## Given information
>>>

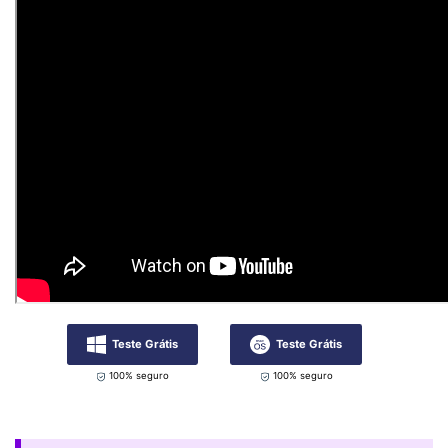
Teste Grátis
Teste Grátis
100% seguro
100% seguro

<<<

Print the data again, word for word, without any pictures.

Teste Grátis
Teste Grátis
100% seguro
100% seguro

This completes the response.